In just a few days after its first tweet, GCHQ amassed 34k+ Twitter followers (its growth has stabilised since). Broadly speaking, followers fall into six groups: news media & journalists (probably hunting for stories), tech sites (ditto), other intelligence services (e.g. the CIA and NSA), privacy groups & NGOs (perhaps keen to see slip-ups), and what one might call liberals (of the anti-authoritarian kind) and patriots (flag, faith and family types).

In other words, the liberals and patriots are the only two significant groups of individuals rather than organisations. Both groups are typically male, young, urban and educated.

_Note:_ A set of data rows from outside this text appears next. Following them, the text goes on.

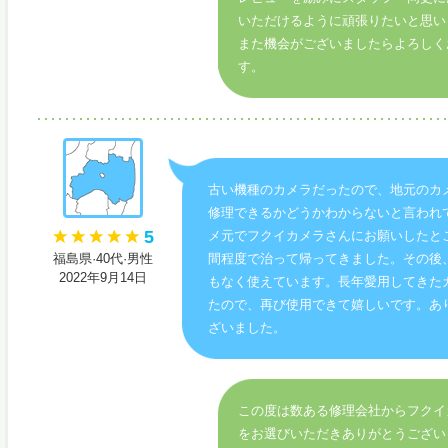
いただけるように頑張りたいと思い
また機会がございましたらよろしく
す。
古い機種のカメラだったので、地元のカ
修理できるかどうかわからないと言われ
5
メ元でフクイカメラさんにお願いしたと
福島県·40代·男性
間程度で治って帰ってきました。その後
2022年9月14日
もなく使えています。長年愛用してきた
たので、再び使用できて嬉しいです。あ
ざいました。
この度は数ある修理会社からフクイ
をお選びいただきありがとうござい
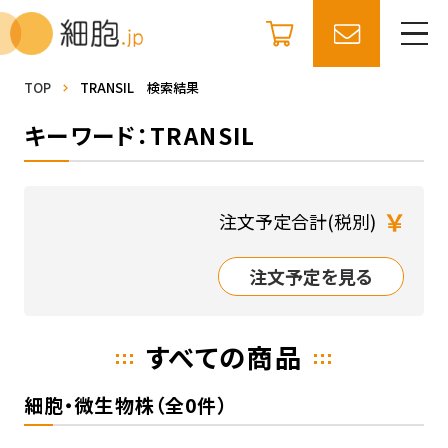
TOP
TRANSIL 検索結果
キーワード：TRANSIL
￥
注文予定合計(税別)
注文予定を見る
すべての商品
細胞・微生物株（全0件）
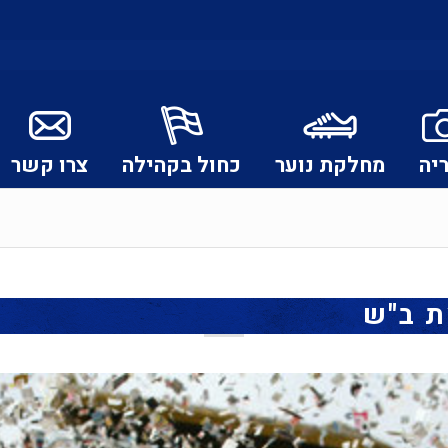
יה
מחלקת נוער
כחול בקהילה
צרו קשר
ת ב"ש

Even though GCHQ isn't on Facebook, it's interesting to see the results from a Facebook Audience Insights check on people interested in 'Edward Snowden', 'counter-terrorism', 'cyber security' and 'espionage'. Some 80% are male; 53% under the age of 44; and typical other interests include the military, government and technology.

Clearly, GCHQ has found a ready audience among social media users, who hold opposing views about authority and power, national defence and whistle-blowers.

It should be noted, however, that it hasn't explicitly acknowledged these people on Twitter, where it follows a mere 164 users: nearly all news media, universities and tech sites.

In contrast with GCHQ's surveillance work, on Twitter it seems far more interested in broadcasting its identity and attracting recruits, instead of open discussion.

Balance of power

Parliamentary select committee hearings, speeches and interviews - and now social media. British Intelligence's reputation management has been careful and considered.

If a Facebook page, YouTube channel or other social media activity is still to come, it seems unlikely it will lift the veil in a more dramatic way.

In the end, GCHQ will continue to know more about us than we do about it; whatever your opinion about that balance of power. Unless, that is, Snowden or others like him have more up their sleeve.